Nakatani Takuya, Imamura Toshihiko, Ishida Hiroyuki, Wakaizumi Katsuji, Yamamoto Tohru, Otabe Osamu, Ishigami Tsuyoshi, Adachi Souichi, Morimoto Akira
Department of Pediatrics, Kyoto Prefectural University of Medicine, Graduate School of Medical Science, Kyoto, Japan.
Pediatr Blood Cancer. 2008 Dec;51(6):802-5. doi: 10.1002/pbc.21730.
Pediatric essential thrombocythemia (ET) is a rare and heterogenous disease entity. While several recent studies have focused on the role of the JAK2 V617F mutation in pediatric ET, the frequency of pediatric ET cases with this mutation and the associated clinical features remain unclear.
We examined six childhood cases who had been diagnosed with ET according to WHO criteria (onset age: 0.2-14 years) for the presence of the JAK2 V617F mutation, MPLW515L mutation and JAK2 exon 12 mutations.

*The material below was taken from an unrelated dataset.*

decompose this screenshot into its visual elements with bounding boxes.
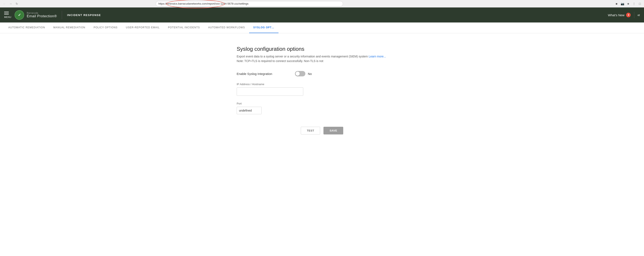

Two sensitive PCR-based methods were used for the JAK2 V617F genotyping. We also examined the expression of polycythemia rubra vera-1 (PRV-1), which is a diagnostic marker for clonal ET.

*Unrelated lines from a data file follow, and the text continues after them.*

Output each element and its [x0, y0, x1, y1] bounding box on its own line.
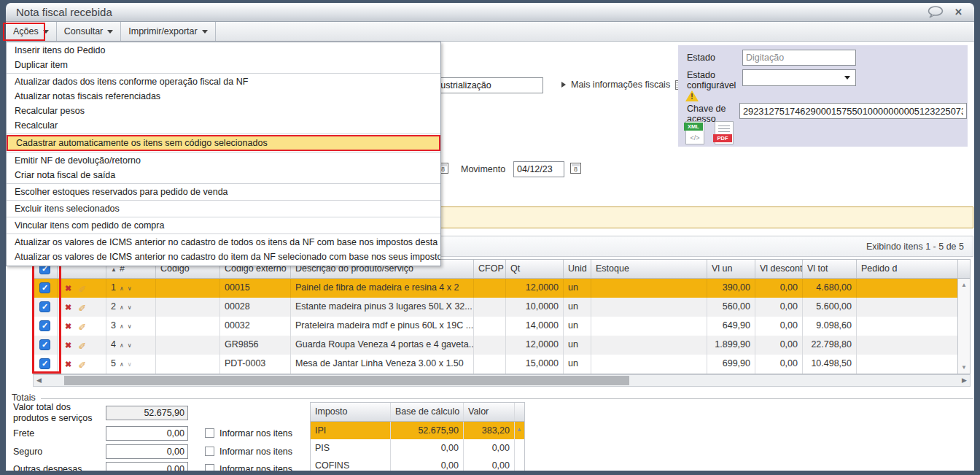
- menu-item[interactable]: Duplicar item: [7, 58, 440, 72]
- cell-cfop: [474, 355, 506, 374]
- table-horizontal-scrollbar[interactable]: ◀ ▶: [33, 374, 971, 387]
- row-checkbox[interactable]: ✓: [39, 282, 50, 293]
- scrollbar-thumb[interactable]: [64, 376, 629, 385]
- menu-item[interactable]: Criar nota fiscal de saída: [7, 168, 440, 182]
- menu-item-highlighted[interactable]: Cadastrar automaticamente os itens sem c…: [7, 135, 440, 151]
- estado-input[interactable]: [742, 50, 856, 66]
- delete-row-icon[interactable]: ✖: [65, 317, 71, 336]
- cell-codigo: [156, 279, 220, 298]
- totais-value-input[interactable]: [106, 462, 188, 471]
- column-header: Estoque: [591, 260, 707, 278]
- move-up-icon[interactable]: ∧: [120, 304, 124, 311]
- move-down-icon[interactable]: ∨: [128, 361, 132, 368]
- delete-row-icon[interactable]: ✖: [65, 355, 71, 374]
- row-checkbox[interactable]: ✓: [39, 301, 50, 312]
- menu-acoes[interactable]: Ações: [6, 22, 57, 41]
- table-row[interactable]: ✓✖✎2∧∨00028Estante madeira pinus 3 lugar…: [34, 298, 970, 317]
- move-down-icon[interactable]: ∨: [128, 342, 132, 349]
- menu-item[interactable]: Atualizar notas fiscais referenciadas: [7, 89, 440, 104]
- menu-item[interactable]: Atualizar os valores de ICMS anterior no…: [7, 250, 440, 264]
- row-number-cell: 1∧∨: [106, 279, 156, 298]
- scroll-down-icon[interactable]: ▼: [958, 364, 970, 371]
- close-icon[interactable]: ✕: [954, 7, 962, 18]
- cell-descricao: Mesa de Jantar Linha Veneza 3.00 x 1.50: [291, 355, 474, 374]
- menu-item[interactable]: Vincular itens com pedido de compra: [7, 218, 440, 233]
- calendar-icon[interactable]: [570, 163, 581, 174]
- cell-descricao: Painel de fibra de madeira e resina 4 x …: [291, 279, 474, 298]
- edit-row-icon[interactable]: ✎: [78, 298, 86, 317]
- informar-nos-itens-checkbox[interactable]: [205, 428, 214, 438]
- table-row[interactable]: ✓✖✎5∧∨PDT-0003Mesa de Jantar Linha Venez…: [34, 355, 970, 374]
- row-checkbox[interactable]: ✓: [39, 358, 50, 369]
- totais-value-input[interactable]: [106, 426, 188, 441]
- table-row[interactable]: ✓✖✎3∧∨00032Prateleira madeira mdf e pinu…: [34, 317, 970, 336]
- cell-estoque: [591, 317, 707, 336]
- move-up-icon[interactable]: ∧: [120, 361, 124, 368]
- cell-codigo_externo: 00015: [220, 279, 291, 298]
- cell-vl_un: 560,00: [707, 298, 755, 317]
- edit-row-icon[interactable]: ✎: [78, 355, 86, 374]
- menu-item[interactable]: Atualizar os valores de ICMS anterior no…: [7, 235, 440, 250]
- estado-label: Estado: [687, 53, 715, 63]
- table-row[interactable]: ✓✖✎1∧∨00015Painel de fibra de madeira e …: [34, 279, 970, 298]
- totais-valor-total-input[interactable]: [106, 406, 188, 420]
- items-table: ✓▲#CódigoCódigo externoDescrição do prod…: [33, 259, 971, 374]
- estado-configuravel-select[interactable]: [742, 69, 856, 86]
- cell-vl_tot: 10.498,50: [803, 355, 857, 374]
- move-down-icon[interactable]: ∨: [128, 304, 132, 311]
- menu-item[interactable]: Excluir itens selecionados: [7, 201, 440, 216]
- scroll-right-icon[interactable]: ▶: [962, 376, 967, 384]
- cell-descricao: Guarda Roupa Veneza 4 portas e 4 gaveta.…: [291, 336, 474, 355]
- menu-item[interactable]: Recalcular pesos: [7, 104, 440, 118]
- movimento-input[interactable]: [513, 161, 564, 177]
- move-down-icon[interactable]: ∨: [128, 323, 132, 330]
- chave-acesso-input[interactable]: [739, 103, 967, 119]
- pdf-file-icon[interactable]: PDF: [715, 121, 734, 144]
- comment-bubble-icon[interactable]: [927, 6, 944, 18]
- edit-row-icon[interactable]: ✎: [78, 317, 86, 336]
- cell-unid: un: [564, 317, 591, 336]
- scroll-left-icon[interactable]: ◀: [36, 376, 42, 384]
- informar-nos-itens-label: Informar nos itens: [219, 447, 292, 457]
- row-actions-cell: ✖✎: [58, 336, 106, 355]
- move-up-icon[interactable]: ∧: [120, 342, 124, 349]
- tax-row[interactable]: COFINS0,000,00: [311, 457, 524, 471]
- mais-informacoes-fiscais[interactable]: Mais informações fiscais: [561, 80, 684, 90]
- cell-pedido: [857, 279, 958, 298]
- cell-codigo_externo: PDT-0003: [220, 355, 291, 374]
- totais-value-input[interactable]: [106, 444, 188, 459]
- row-checkbox[interactable]: ✓: [39, 320, 50, 331]
- menu-item[interactable]: Inserir itens do Pedido: [7, 43, 440, 58]
- menu-imprimir-exportar[interactable]: Imprimir/exportar: [121, 22, 215, 41]
- menu-item[interactable]: Escolher estoques reservados para pedido…: [7, 185, 440, 199]
- edit-row-icon[interactable]: ✎: [78, 279, 86, 298]
- informar-nos-itens-label: Informar nos itens: [219, 464, 292, 471]
- table-row[interactable]: ✓✖✎4∧∨GR9856Guarda Roupa Veneza 4 portas…: [34, 336, 970, 355]
- row-checkbox[interactable]: ✓: [39, 339, 50, 350]
- move-up-icon[interactable]: ∧: [120, 285, 124, 292]
- tax-cell: 0,00: [464, 457, 515, 471]
- xml-code-glyph: </>: [686, 134, 704, 142]
- edit-row-icon[interactable]: ✎: [78, 336, 86, 355]
- informar-nos-itens-checkbox[interactable]: [205, 464, 214, 471]
- chevron-down-icon: [107, 30, 113, 34]
- informar-nos-itens-checkbox[interactable]: [205, 447, 214, 456]
- scroll-up-icon[interactable]: ▲: [958, 282, 970, 288]
- delete-row-icon[interactable]: ✖: [65, 336, 71, 355]
- column-header: Qt: [506, 260, 564, 278]
- tax-row[interactable]: IPI52.675,90383,20: [311, 422, 524, 439]
- menu-item[interactable]: Recalcular: [7, 118, 440, 133]
- menu-group: Inserir itens do PedidoDuplicar item: [7, 43, 440, 72]
- tax-cell: 0,00: [464, 439, 515, 457]
- menu-item[interactable]: Emitir NF de devolução/retorno: [7, 153, 440, 168]
- tax-row[interactable]: PIS0,000,00: [311, 439, 524, 457]
- menu-consultar[interactable]: Consultar: [57, 22, 122, 41]
- delete-row-icon[interactable]: ✖: [65, 279, 71, 298]
- xml-file-icon[interactable]: XML </>: [685, 121, 704, 144]
- move-down-icon[interactable]: ∨: [128, 285, 132, 292]
- delete-row-icon[interactable]: ✖: [65, 298, 71, 317]
- move-up-icon[interactable]: ∧: [120, 323, 124, 330]
- menu-item[interactable]: Atualizar dados dos itens conforme opera…: [7, 74, 440, 89]
- table-vertical-scrollbar[interactable]: ▲ ▼: [957, 279, 970, 374]
- cell-cfop: [474, 298, 506, 317]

We found that three of the six cases had the JAK2 V617F mutation and that all six cases expressed PRV-1 in their peripheral granulocytes. Neither MPL W515L mutation nor JAK2 exon 12 mutations was detected in the patients without JAK2 V617F mutation. The two patients who developed thrombocythemia during infancy were JAK2 V617F-negative.

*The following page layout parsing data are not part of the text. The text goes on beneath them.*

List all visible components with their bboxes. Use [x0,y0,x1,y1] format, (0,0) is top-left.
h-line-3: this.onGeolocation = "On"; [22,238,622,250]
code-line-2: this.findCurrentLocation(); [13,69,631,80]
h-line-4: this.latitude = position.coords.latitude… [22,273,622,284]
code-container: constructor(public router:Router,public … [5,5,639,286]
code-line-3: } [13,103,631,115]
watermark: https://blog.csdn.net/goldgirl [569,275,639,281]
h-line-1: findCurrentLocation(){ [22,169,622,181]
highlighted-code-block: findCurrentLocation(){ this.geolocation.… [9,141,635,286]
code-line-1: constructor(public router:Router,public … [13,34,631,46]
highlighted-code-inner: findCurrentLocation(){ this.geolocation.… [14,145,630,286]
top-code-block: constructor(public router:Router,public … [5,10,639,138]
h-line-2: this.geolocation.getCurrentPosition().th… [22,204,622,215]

These findings suggest that the JAK2 V617F mutation is not rare in childhood sporadic ET cases, and that these cases might be older and myeloproliferative features.
儿童原发性血小板增多症(ET)是一种罕见的异质性疾病实体。虽然最近有几项研究关注JAK2 V617F突变在儿童ET中的作用,但具有该突变的儿童ET病例的频率以及相关临床特征仍不清楚。
我们检查了6例根据世界卫生组织标准诊断为ET的儿童病例(发病年龄:0.2 - 14岁),以检测JAK2 V617F突变、MPLW515L突变和JAK2外显子12突变的存在情况。使用两种基于聚合酶链反应的敏感方法进行JAK2 V617F基因分型。我们还检测了真性红细胞增多症-1(PRV-1)的表达,PRV-1是克隆性ET的诊断标志物。
我们发现6例病例中有3例存在JAK2 V617F突变,并且所有6例病例的外周粒细胞均表达PRV-1。在没有JAK2 V617F突变的患者中未检测到MPL W515L突变和JAK2外显子12突变。在婴儿期发生血小板增多症的2例患者为JAK2 V617F阴性。
这些发现表明,JAK2 V617F突变在儿童散发性ET病例中并不罕见,并且这些病例可能年龄较大且具有骨髓增殖特征。